→ **YOUR TASK**:
Leave out the pictures and set down the rest of the listing below word for word.
** Opening SOURCE DATA block **
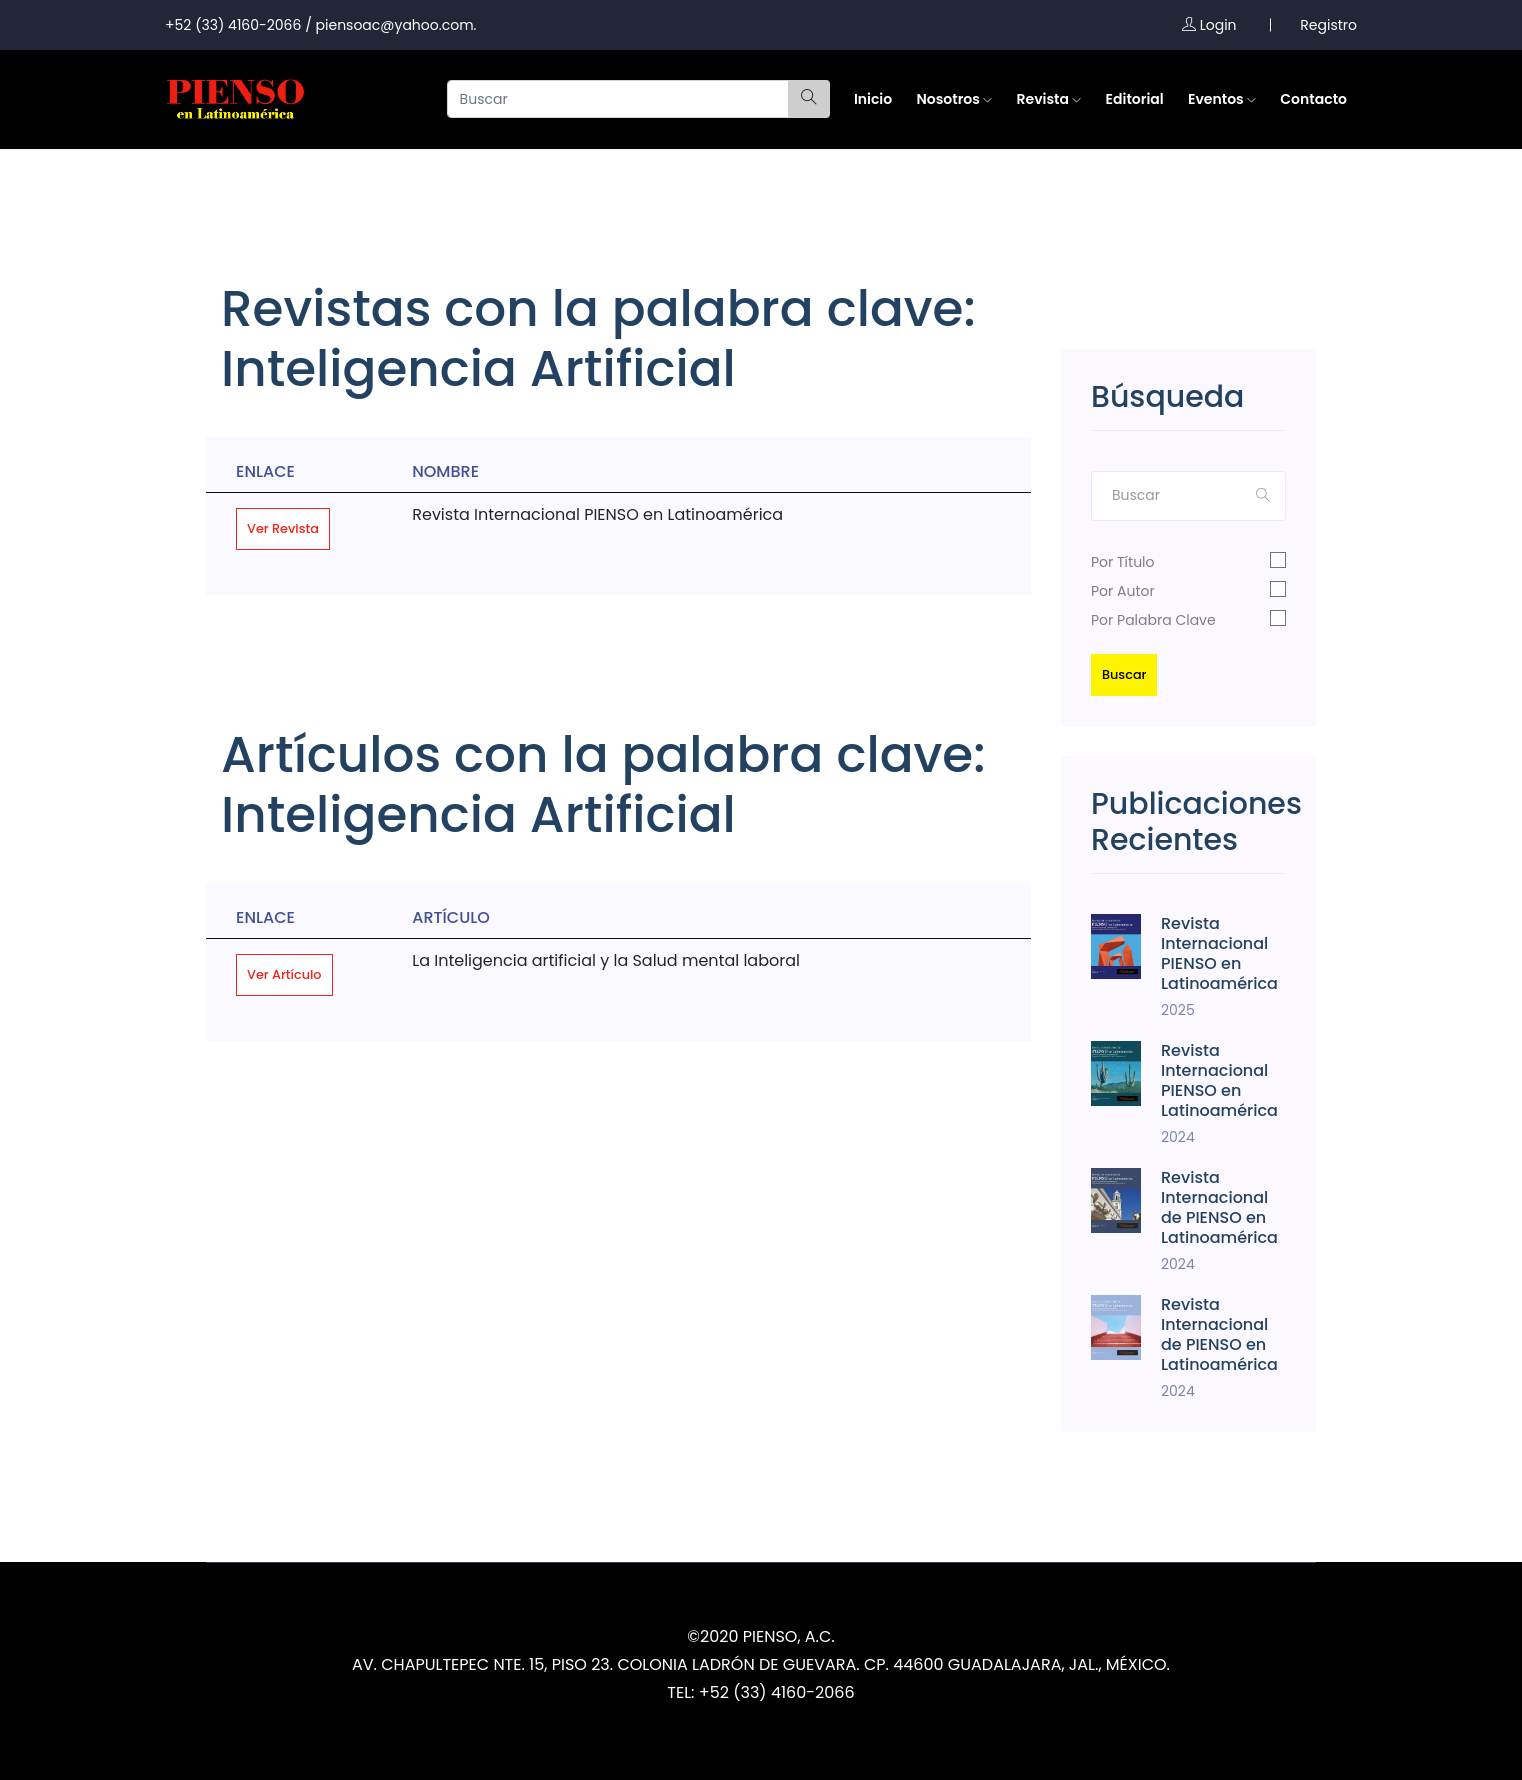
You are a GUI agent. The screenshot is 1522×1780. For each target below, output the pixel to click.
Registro (1328, 25)
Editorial (1135, 99)
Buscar (1124, 674)
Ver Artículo (284, 974)
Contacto (1313, 99)
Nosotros (954, 99)
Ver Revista (283, 528)
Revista (1049, 99)
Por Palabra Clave (1153, 620)
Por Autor (1123, 591)
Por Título (1123, 562)
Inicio (873, 99)
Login (1209, 25)
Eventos (1222, 99)
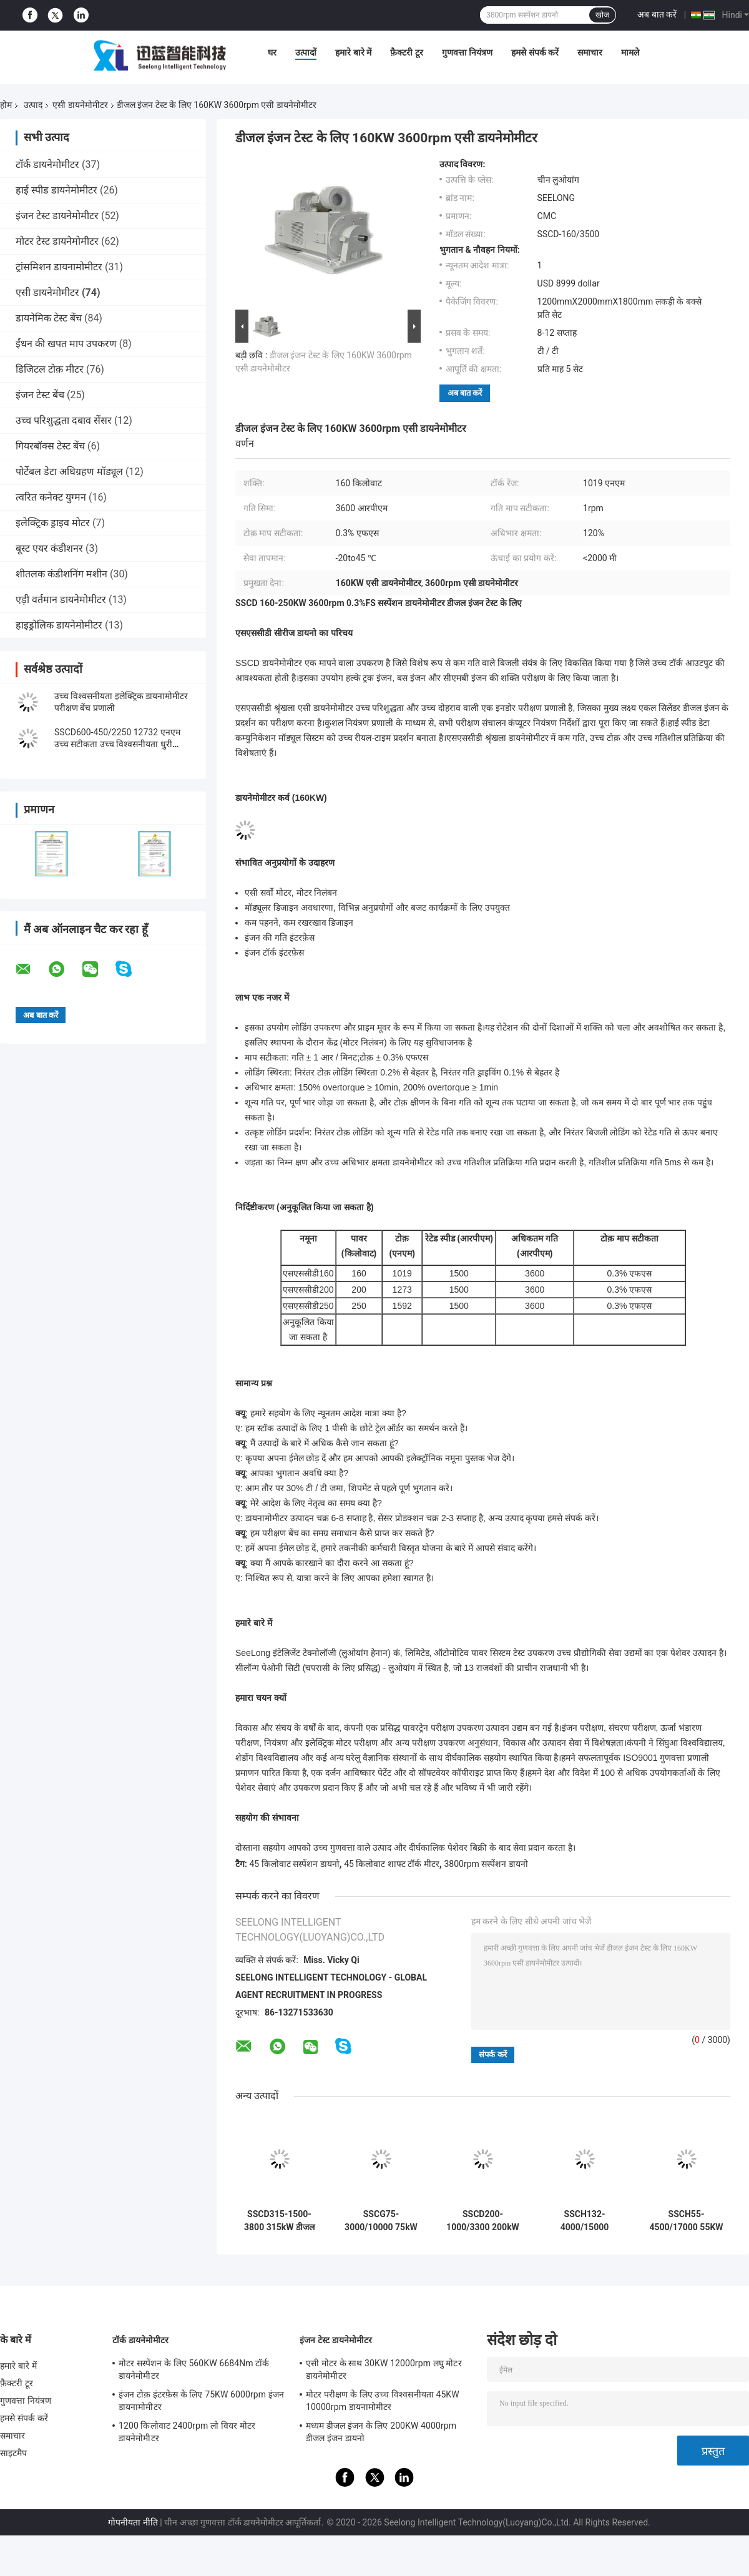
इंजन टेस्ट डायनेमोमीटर (57, 216)
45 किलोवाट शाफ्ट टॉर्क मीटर (391, 1864)
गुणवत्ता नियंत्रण (467, 52)
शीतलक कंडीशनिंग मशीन (61, 574)
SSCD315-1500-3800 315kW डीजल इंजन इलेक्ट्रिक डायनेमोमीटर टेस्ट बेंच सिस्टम (279, 2221)
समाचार (589, 52)
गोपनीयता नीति (132, 2522)
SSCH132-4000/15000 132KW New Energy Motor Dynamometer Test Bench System (584, 2221)
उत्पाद (33, 105)
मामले (630, 52)
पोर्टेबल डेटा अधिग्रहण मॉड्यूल (69, 471)
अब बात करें (657, 14)
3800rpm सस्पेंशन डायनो (485, 1864)
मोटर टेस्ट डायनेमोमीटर (57, 241)
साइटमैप (13, 2453)
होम (6, 105)
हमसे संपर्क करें (535, 52)
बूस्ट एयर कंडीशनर (49, 548)
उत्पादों (305, 52)
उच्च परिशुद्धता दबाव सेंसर (64, 420)
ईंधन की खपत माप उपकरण (66, 344)
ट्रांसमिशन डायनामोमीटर (59, 267)
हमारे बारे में (353, 52)
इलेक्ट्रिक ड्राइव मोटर (53, 523)
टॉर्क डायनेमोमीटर (47, 164)
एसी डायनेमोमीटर (79, 105)
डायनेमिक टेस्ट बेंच (49, 318)
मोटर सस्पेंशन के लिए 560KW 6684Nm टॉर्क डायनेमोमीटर (194, 2369)
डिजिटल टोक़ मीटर (50, 369)
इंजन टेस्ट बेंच (40, 395)
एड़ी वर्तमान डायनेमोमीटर (61, 599)
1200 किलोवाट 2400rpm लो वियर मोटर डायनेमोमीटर (187, 2432)
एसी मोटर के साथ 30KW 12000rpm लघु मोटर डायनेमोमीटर (384, 2369)
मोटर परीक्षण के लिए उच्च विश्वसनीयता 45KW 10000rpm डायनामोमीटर (382, 2400)
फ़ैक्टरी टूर (406, 52)
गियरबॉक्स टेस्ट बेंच (50, 446)
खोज (602, 15)
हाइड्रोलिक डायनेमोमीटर (59, 625)
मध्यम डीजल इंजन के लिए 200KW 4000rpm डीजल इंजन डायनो (381, 2432)
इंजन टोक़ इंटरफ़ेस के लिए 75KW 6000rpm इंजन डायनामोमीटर (201, 2400)
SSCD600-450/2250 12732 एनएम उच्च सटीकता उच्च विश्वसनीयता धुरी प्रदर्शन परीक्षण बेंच (117, 744)
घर (272, 52)
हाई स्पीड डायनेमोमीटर (56, 190)
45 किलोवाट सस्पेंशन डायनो (294, 1864)
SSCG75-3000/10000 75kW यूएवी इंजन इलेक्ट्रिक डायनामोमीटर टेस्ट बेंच (381, 2221)
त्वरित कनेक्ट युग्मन (51, 497)
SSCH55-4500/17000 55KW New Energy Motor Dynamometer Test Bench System (686, 2221)
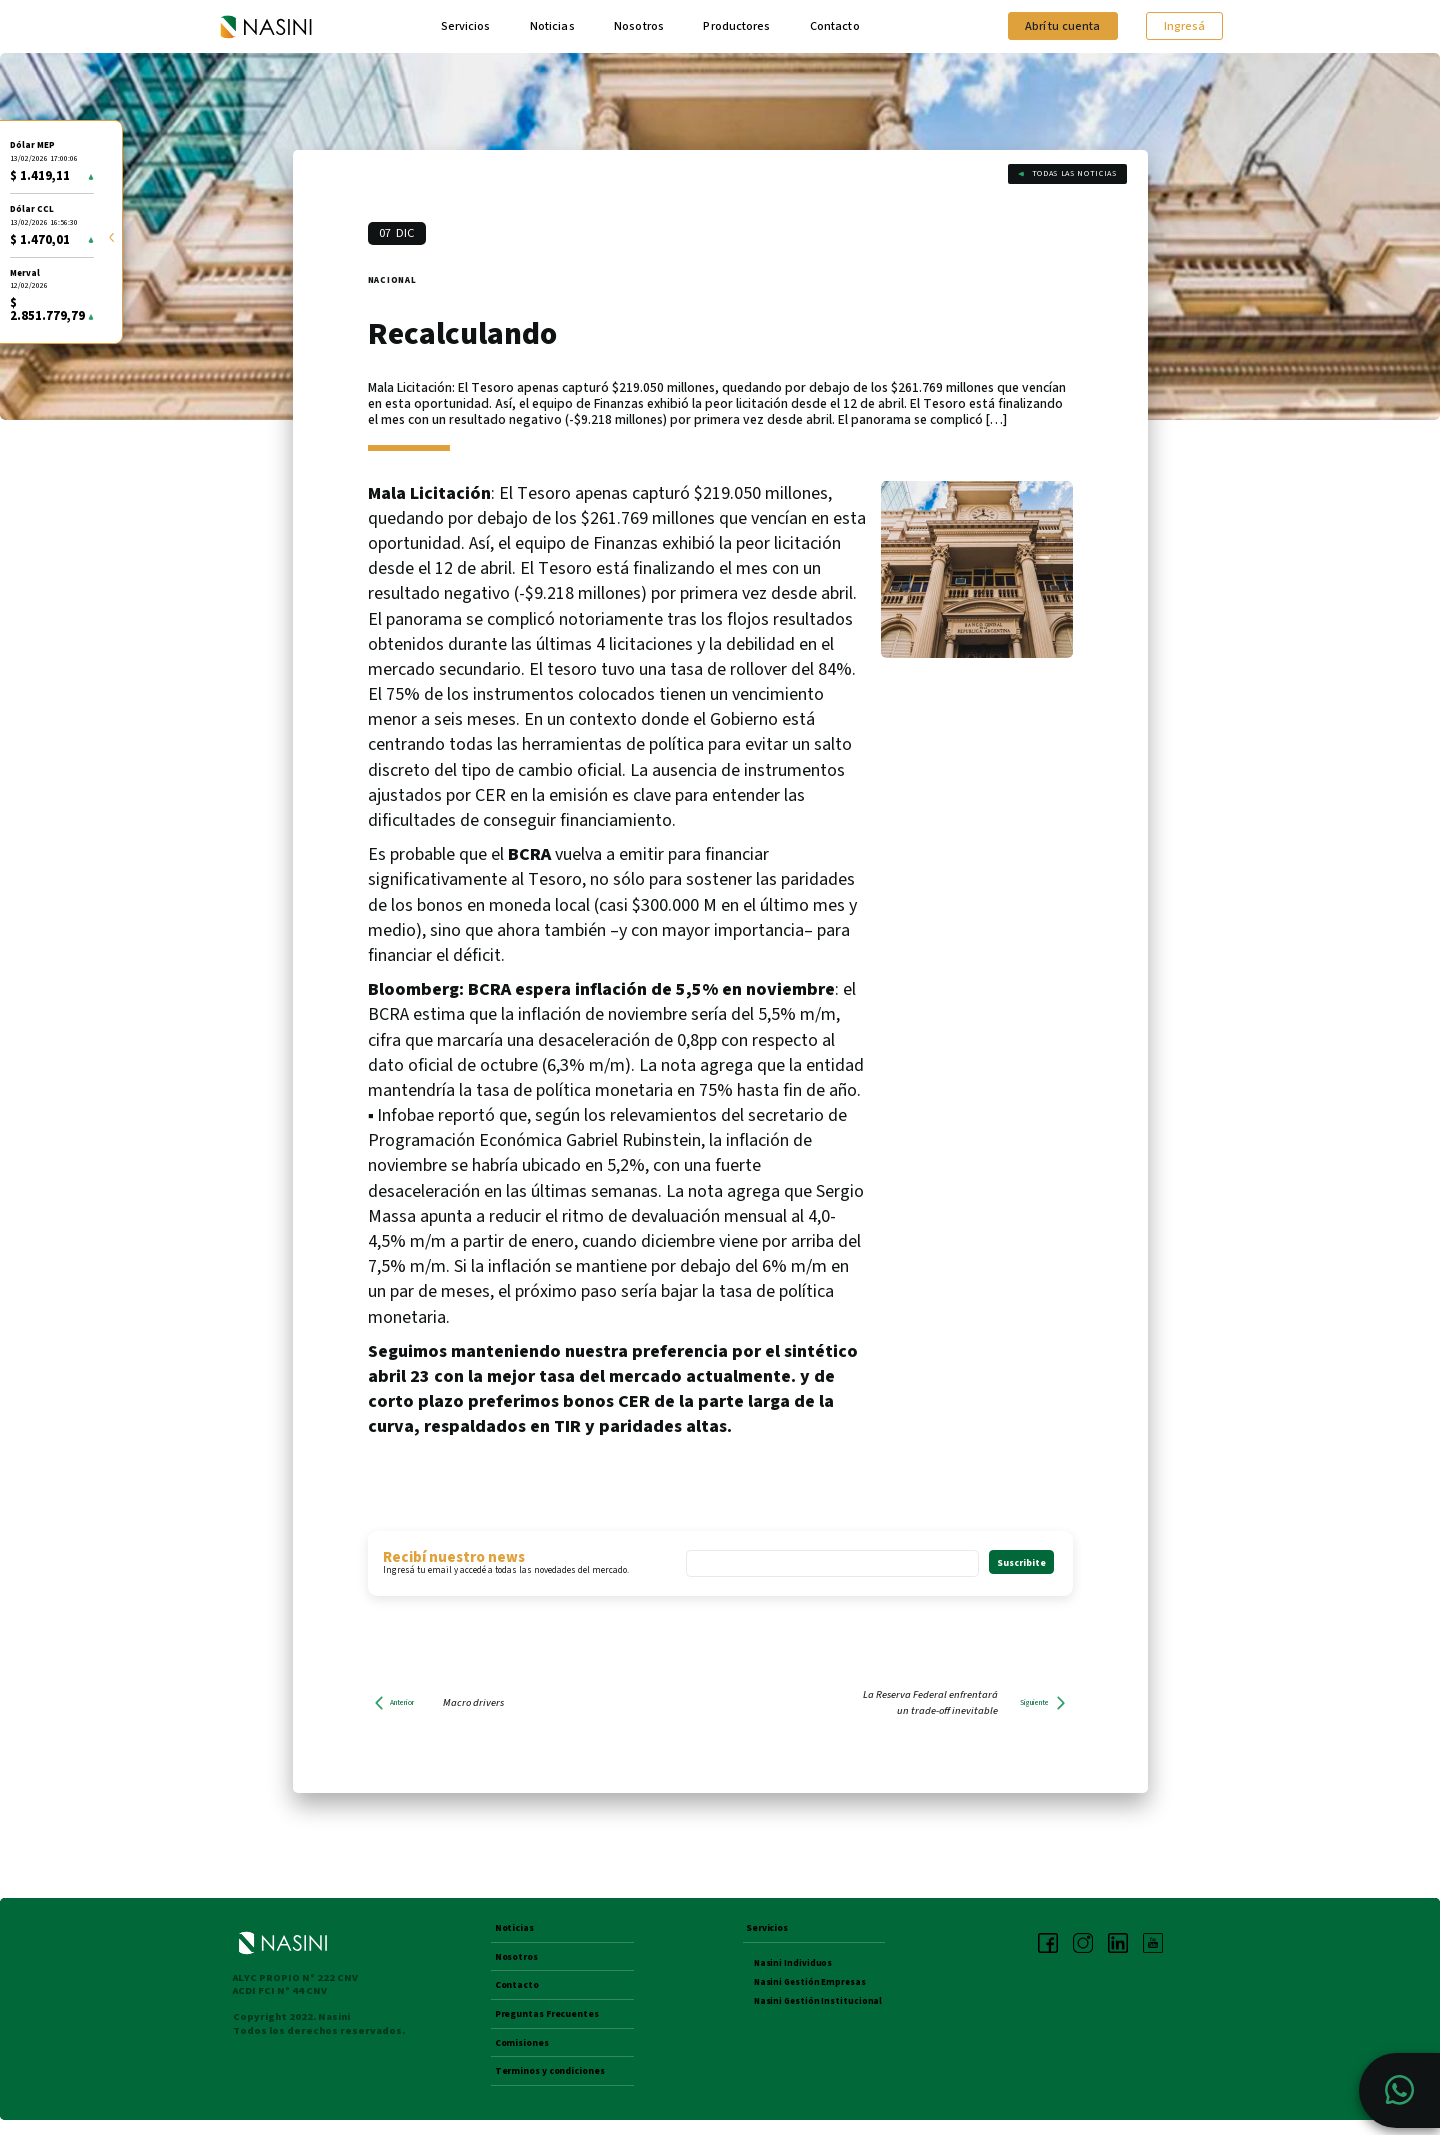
** Closing SOURCE DATA block **
→ **ANSWER FOR THIS EXERCISE**:
You are a GUI agent. The screenshot is 1522×1780. For each target below, output the pixel to click.
Registro (1328, 25)
Editorial (1135, 99)
Buscar (1124, 674)
Ver Artículo (284, 974)
Contacto (1313, 99)
Nosotros (954, 99)
Ver Revista (283, 528)
Revista (1049, 99)
Por Palabra Clave (1153, 620)
Por Autor (1123, 591)
Por Título (1123, 562)
Inicio (873, 99)
Login (1209, 25)
Eventos (1222, 99)
इंजन टेस्ट डायनेमोमीटर (57, 216)
45 किलोवाट शाफ्ट टॉर्क मीटर (391, 1864)
गुणवत्ता नियंत्रण (467, 52)
शीतलक कंडीशनिंग मशीन (61, 574)
SSCD315-1500-3800 315kW डीजल इंजन इलेक्ट्रिक डायनेमोमीटर टेस्ट बेंच सिस्टम (279, 2221)
समाचार (589, 52)
गोपनीयता नीति (132, 2522)
SSCH132-4000/15000 132KW New Energy Motor Dynamometer Test Bench System (584, 2221)
उत्पाद (33, 105)
मामले (630, 52)
पोर्टेबल डेटा अधिग्रहण मॉड्यूल (69, 471)
अब बात करें (657, 14)
3800rpm सस्पेंशन डायनो (485, 1864)
मोटर टेस्ट डायनेमोमीटर (57, 241)
साइटमैप (13, 2453)
होम (6, 105)
हमसे संपर्क करें (535, 52)
बूस्ट एयर कंडीशनर (49, 548)
उत्पादों (305, 52)
उच्च परिशुद्धता दबाव सेंसर (64, 420)
ईंधन की खपत माप उपकरण (66, 344)
ट्रांसमिशन डायनामोमीटर (59, 267)
हमारे बारे में (353, 52)
इलेक्ट्रिक ड्राइव मोटर (53, 523)
टॉर्क डायनेमोमीटर (47, 164)
एसी डायनेमोमीटर (79, 105)
डायनेमिक टेस्ट बेंच (49, 318)
मोटर सस्पेंशन के लिए 560KW 6684Nm टॉर्क डायनेमोमीटर (194, 2369)
डिजिटल टोक़ मीटर (50, 369)
इंजन टेस्ट बेंच (40, 395)
एड़ी वर्तमान डायनेमोमीटर (61, 599)
1200 किलोवाट 2400rpm लो वियर मोटर डायनेमोमीटर (187, 2432)
एसी मोटर के साथ 30KW 12000rpm लघु मोटर डायनेमोमीटर (384, 2369)
मोटर परीक्षण के लिए उच्च विश्वसनीयता 45KW 10000rpm डायनामोमीटर (382, 2400)
फ़ैक्टरी टूर (406, 52)
गियरबॉक्स टेस्ट बेंच (50, 446)
खोज (602, 15)
हाइड्रोलिक डायनेमोमीटर (59, 625)
मध्यम डीजल इंजन के लिए 200KW 4000rpm डीजल इंजन डायनो (381, 2432)
इंजन टोक़ इंटरफ़ेस के लिए 75KW 6000rpm इंजन डायनामोमीटर (201, 2400)
SSCD600-450/2250 12732 एनएम उच्च सटीकता उच्च विश्वसनीयता धुरी प्रदर्शन परीक्षण बेंच (117, 744)
घर (272, 52)
हाई स्पीड डायनेमोमीटर (56, 190)
45 किलोवाट सस्पेंशन डायनो (294, 1864)
SSCG75-3000/10000 75kW यूएवी इंजन इलेक्ट्रिक डायनामोमीटर टेस्ट बेंच (381, 2221)
त्वरित कनेक्ट युग्मन (51, 497)
SSCH55-4500/17000 55KW New Energy Motor Dynamometer Test Bench System (686, 2221)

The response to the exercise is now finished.